Historian Newt

In last week's New Yorker, humorist Calvin Trillin turned his satirical gaze on Newt Gingrich and the GOP presidential candidate's claim that Freddie Mac hired him as a historian, and not as a lobbyist or influence peddler.

Trillin imagines a scene of Freddie Mac executives who are meeting to discuss who to hire as the housing giant's resident historian.

After Freddie Mac's chief executive rejects Eric Foner, a Columbia University historian, and David McCullough, the Pulitzer Prize-winning biographer, the firm's chief lobbyist suggests Gingrich.

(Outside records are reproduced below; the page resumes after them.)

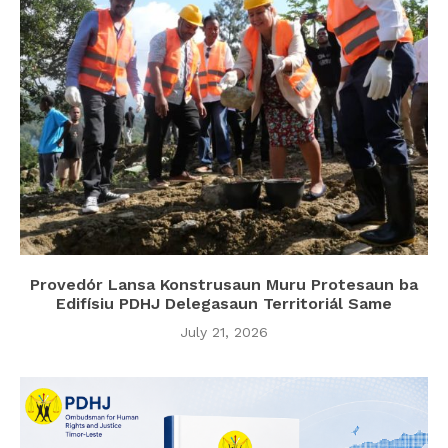
Provedór Lansa Konstrusaun Muru Protesaun ba
Edifísiu PDHJ Delegasaun Territoriál Same
July 21, 2026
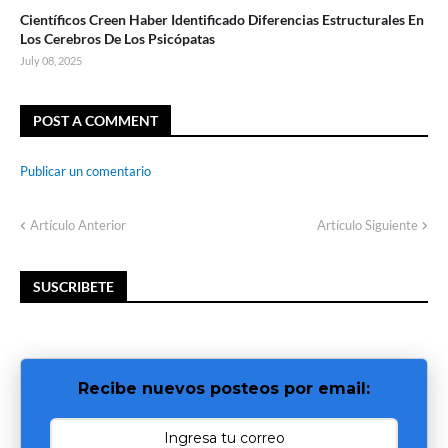
Científicos Creen Haber Identificado Diferencias Estructurales En
Los Cerebros De Los Psicópatas
July 08, 2025
POST A COMMENT
Publicar un comentario
Artículo Anterior
Artículo Siguiente
SUSCRIBETE
Recibe nuevos posteos por email:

"The CEO looked up from his doodle, which turned out to be a fairly realistic rendering of a house going underwater," Trillin writes.

"'Newt Gingrich,' he repeated. 'An interesting notion. What was the subject of his dissertation?'"

"'Belgian education policy in the Congo,' the chief lobbyist said."

"'Right up our alley,' the C.E.O. said."

It's a cutting piece of writing, though not quite as harsh as one of the other scenes that Trillin imagines from Gingrich's life.

Another scene is entitled, "Callista Gingrich, aware that her husband has cheated on and then left two wives who had serious illnesses, tries desperately to make light of a bad cough."